Pyotr Mikhailovich Petrov (Пётр Михайлович Петров; 16 January 1910 – 23 November 1941) was a Soviet Air Force major, flying ace, and a Hero of the Soviet Union. Petrov fought in the Winter War and was awarded the title Hero of the Soviet Union for landing his Polikarpov I-15bis on a frozen lake under fire to rescue a downed pilot. During the Winter War he claimed several victories. Petrov became commander of the 254th Fighter Aviation Regiment and led it during the first months after the German invasion of the Soviet Union. Petrov claimed about ten German aircraft until he was killed on 23 November 1941 when his Polikarpov I-16 was shot down by friendly fire.

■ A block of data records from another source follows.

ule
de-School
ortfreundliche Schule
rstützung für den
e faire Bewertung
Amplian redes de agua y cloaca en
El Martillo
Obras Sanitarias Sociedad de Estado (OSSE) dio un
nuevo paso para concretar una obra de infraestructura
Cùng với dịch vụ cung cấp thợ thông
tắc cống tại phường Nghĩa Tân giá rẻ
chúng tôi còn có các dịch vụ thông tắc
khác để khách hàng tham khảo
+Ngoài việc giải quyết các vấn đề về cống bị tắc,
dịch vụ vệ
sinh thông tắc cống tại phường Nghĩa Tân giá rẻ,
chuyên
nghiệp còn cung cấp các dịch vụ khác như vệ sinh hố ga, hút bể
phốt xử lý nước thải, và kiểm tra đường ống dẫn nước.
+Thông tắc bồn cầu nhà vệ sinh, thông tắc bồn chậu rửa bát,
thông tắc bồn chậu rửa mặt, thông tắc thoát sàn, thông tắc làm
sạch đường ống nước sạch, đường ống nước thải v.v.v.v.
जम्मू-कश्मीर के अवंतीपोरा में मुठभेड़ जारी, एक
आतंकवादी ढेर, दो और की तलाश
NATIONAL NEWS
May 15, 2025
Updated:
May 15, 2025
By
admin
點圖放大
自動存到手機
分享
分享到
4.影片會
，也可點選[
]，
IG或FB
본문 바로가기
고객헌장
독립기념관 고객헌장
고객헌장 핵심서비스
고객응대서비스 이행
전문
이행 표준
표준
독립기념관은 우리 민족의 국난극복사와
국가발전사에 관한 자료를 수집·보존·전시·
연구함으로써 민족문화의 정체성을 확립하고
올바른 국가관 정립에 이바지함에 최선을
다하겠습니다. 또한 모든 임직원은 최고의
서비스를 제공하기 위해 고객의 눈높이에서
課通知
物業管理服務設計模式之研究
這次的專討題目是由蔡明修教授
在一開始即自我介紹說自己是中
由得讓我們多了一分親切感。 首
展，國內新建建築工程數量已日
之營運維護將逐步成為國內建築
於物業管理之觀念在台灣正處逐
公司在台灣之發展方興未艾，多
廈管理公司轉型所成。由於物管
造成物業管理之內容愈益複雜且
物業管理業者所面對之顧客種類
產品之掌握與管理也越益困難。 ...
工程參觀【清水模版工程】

== Early life and Interwar ==
Petrov was born on 16 January 1910 in Petrozavodsk to a working-class family. He graduated from seven classes at Railway School No. 9 and worked as a mechanic at the rail depot of Petrozavodsk station. He became a Komsomol member. Petrov was drafted into the Red Army on a Komsomol direction in 1929. He entered the Leningrad Air Force Flight-Technical School, after which he served as a mechanic in the Moscow Military District Air Force. In 1932, he joined the Communist Party of the Soviet Union. In 1936, he graduated from the Borisoglebsk Military Aviation School and became a squadron commander.

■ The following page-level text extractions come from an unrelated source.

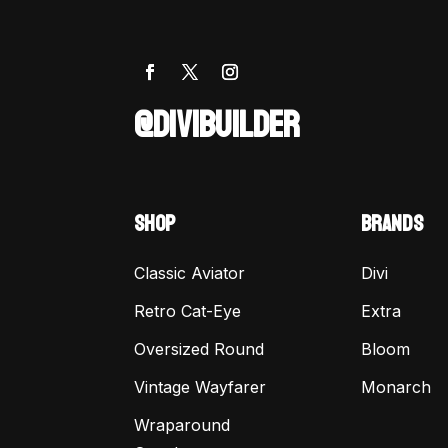
@DIVIBUILDER
SHOP
BRANDS
Classic Aviator
Divi
Retro Cat-Eye
Extra
Oversized Round
Bloom
Vintage Wayfarer
Monarch
Wraparound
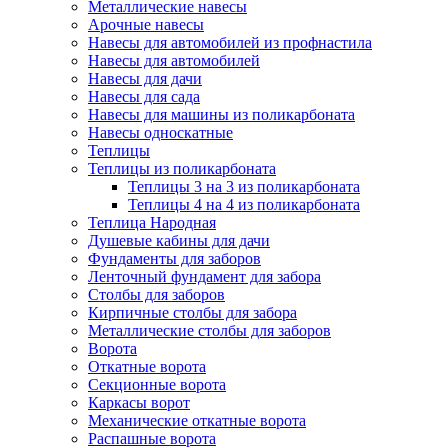
Металлические навесы
Арочные навесы
Навесы для автомобилей из профнастила
Навесы для автомобилей
Навесы для дачи
Навесы для сада
Навесы для машины из поликарбоната
Навесы односкатные
Теплицы
Теплицы из поликарбоната
Теплицы 3 на 3 из поликарбоната
Теплицы 4 на 4 из поликарбоната
Теплица Народная
Душевые кабины для дачи
Фундаменты для заборов
Ленточный фундамент для забора
Столбы для заборов
Кирпичные столбы для забора
Металлические столбы для заборов
Ворота
Откатные ворота
Секционные ворота
Каркасы ворот
Механические откатные ворота
Распашные ворота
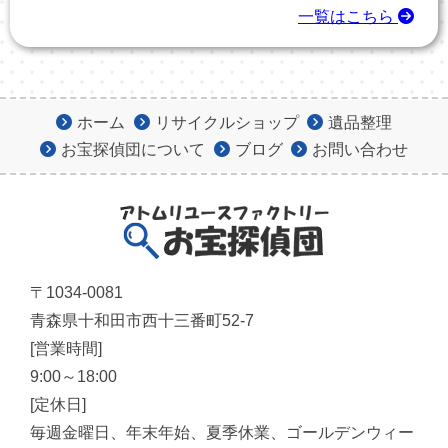
一覧はこちら
ホーム
リサイクルショップ
遺品整理
お宝探偵団について
ブログ
お問い合わせ
2026年7月28日
お知らせ
北里大生、アルバイト募集中です♪
〒1034-0081
青森県十和田市西十三番町52-7
[営業時間]
9:00～18:00
[定休日]
毎週金曜日、年末年始、夏季休業、ゴールデンウィー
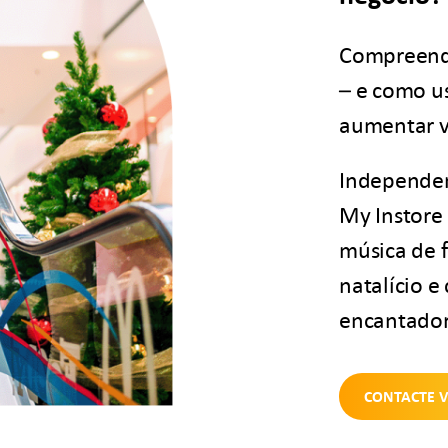
Compreende
– e como us
aumentar v
Independen
My Instore
música de f
natalício e
encantador
CONTACTE 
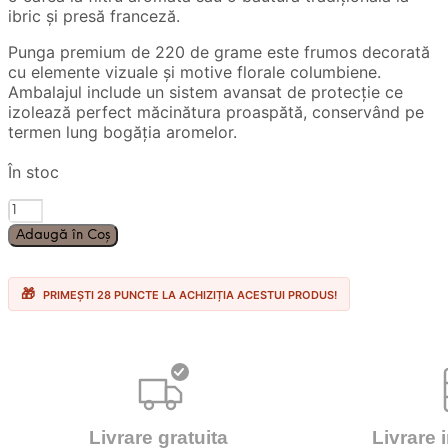
ibric și presă franceză.
Punga premium de 220 de grame este frumos decorată
cu elemente vizuale și motive florale columbiene.
Ambalajul include un sistem avansat de protecție ce
izolează perfect măcinătura proaspătă, conservând pe
termen lung bogăția aromelor.
În stoc
Cantitate
Cafea
Adaugă în Coș
Macinata
Delta
Colombia
PRIMEȘTI 28 PUNCTE LA ACHIZIȚIA ACESTUI PRODUS!
220gr.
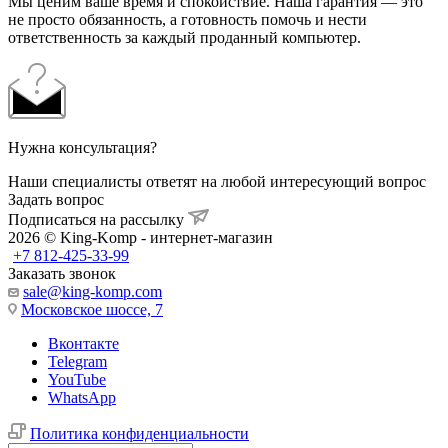
Мы ценим ваше время и спокойствие. Наша гарантия — это
не просто обязанность, а готовность помочь и нести
ответственность за каждый проданный компьютер.
Нужна консультация?
Наши специалисты ответят на любой интересующий вопрос
Задать вопрос
Подписаться на рассылку
2026 © King-Komp - интернет-магазин
+7 812-425-33-99
Заказать звонок
sale@king-komp.com
Московское шоссе, 7
Вконтакте
Telegram
YouTube
WhatsApp
Политика конфиденциальности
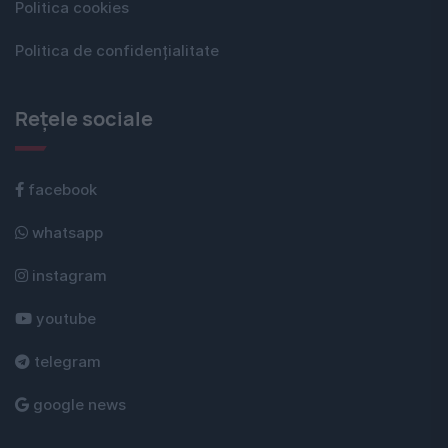
Politica cookies
Politica de confidențialitate
Rețele sociale
facebook
whatsapp
instagram
youtube
telegram
google news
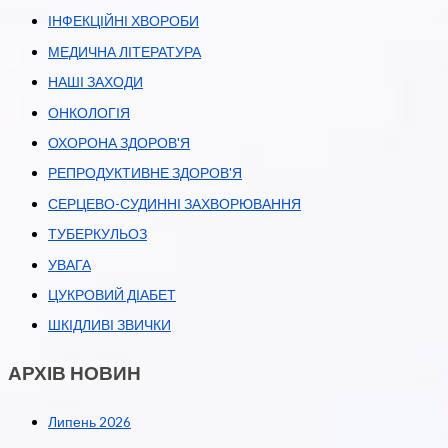
ІНФЕКЦІЙНІ ХВОРОБИ
МЕДИЧНА ЛІТЕРАТУРА
НАШІ ЗАХОДИ
ОНКОЛОГІЯ
ОХОРОНА ЗДОРОВ'Я
РЕПРОДУКТИВНЕ ЗДОРОВ'Я
СЕРЦЕВО-СУДИННІ ЗАХВОРЮВАННЯ
ТУБЕРКУЛЬОЗ
УВАГА
ЦУКРОВИЙ ДІАБЕТ
ШКІДЛИВІ ЗВИЧКИ
АРХІВ НОВИН
Липень 2026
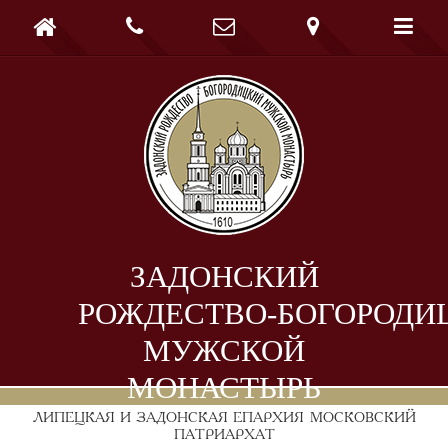





ЗАДОНСКИЙ
РОЖДЕСТВО-БОГОРОДИ
МУЖСКОЙ
МОНАСТЫРЬ
ЛИПЕЦКАЯ И ЗАДОНСКАЯ ЕПАРХИЯ
МОСКОВСКИЙ
ПАТРИАРХАТ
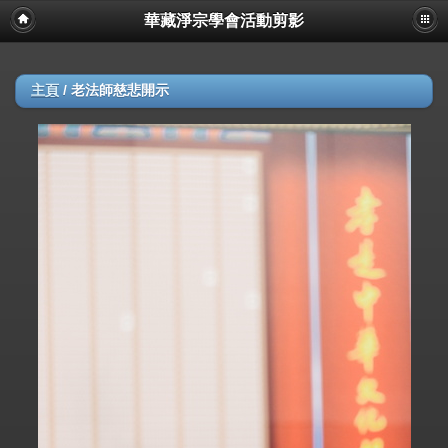
華藏淨宗學會活動剪影
主頁
/
老法師慈悲開示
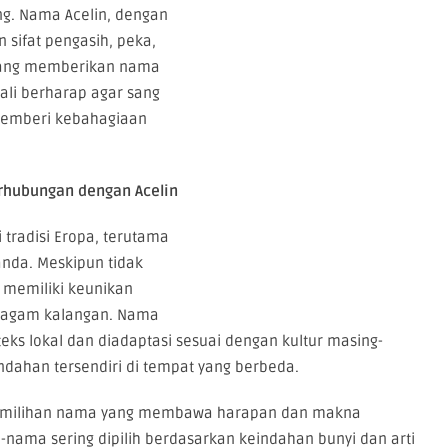
g. Nama Acelin, dengan
 sifat pengasih, peka,
a yang memberikan nama
ali berharap agar sang
memberi kebahagiaan
erhubungan dengan Acelin
 tradisi Eropa, terutama
anda. Meskipun tidak
memiliki keunikan
beragam kalangan. Nama
nteks lokal dan diadaptasi sesuai dengan kultur masing-
ahan tersendiri di tempat yang berbeda.
 pemilihan nama yang membawa harapan dan makna
-nama sering dipilih berdasarkan keindahan bunyi dan arti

== Winter War and World War II ==
Petrov became commander of the 3rd Squadron of the 68th Fighter Aviation Regiment in the Winter War. He made several victory claims during the war. On 17 February 1940, on Lake Muola-Jarvi, pilot N. Kosichkin was shot down and crash landed on the ice. Petrov landed and strapped Kosichkin to the skis of his I-15bis under Finnish fire. When Petrov landed at his base, there were about 100 holes in the fuselage of his plane. On 7 April 1940, Petrov was awarded the title Hero of the Soviet Union and the Order of Lenin, becoming the first person born in Karelia to receive the distinction.

Petrov became commander of the Polikarpov I-16-equipped 254th Fighter Aviation Regiment of the 36th Aviation Division, part of the Air Force of the Southwestern Front. He led the regiment after the German invasion of the Soviet Union. Due to a lack of airplanes, the pilots of the regiment made seven to eight sorties a day. During an air battle over Kiev, Petrov was attacked by six Messerschmitt Bf 109s and was wounded in the shoulder. In the engagement, he was able to shoot down one of them. By November 1941, Petrov had claimed around ten personal and shared victories. On 23 November 1941, Petrov was shot down and killed by friendly antiaircraft fire near Urazovo. He was buried in the village. Petrov was posthumously awarded the Order of the Red Banner on 29 December 1941.

== Legacy ==
A street in Petrozavodsk was named for Petrov. On 8 May 2009 a plaque was placed in the Petrozavodsk station rail depot.

== Personal life ==
Petrov married Galina Semyonovna and had a son, Anatoly, who later became a Soviet Air Force lieutenant colonel.